- **Materials provided**:
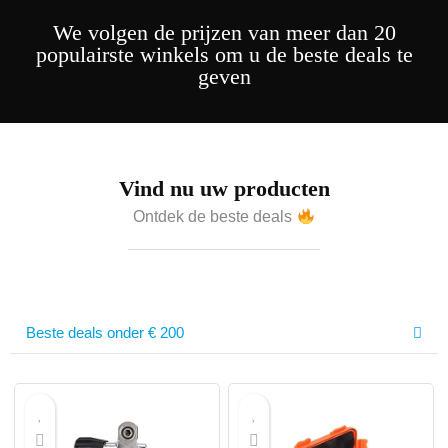
We volgen de prijzen van meer dan 20
populairste winkels om u de beste deals te
geven
Vind nu uw producten
Ontdek de beste deals
Beste deals onder € 200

- **What to do**: Repeat the records above exactly, leaving out any pictures they contain.

- **Task output**:
We volgen de prijzen van meer dan 20
populairste winkels om u de beste deals te
geven
Vind nu uw producten
Ontdek de beste deals
Beste deals onder € 200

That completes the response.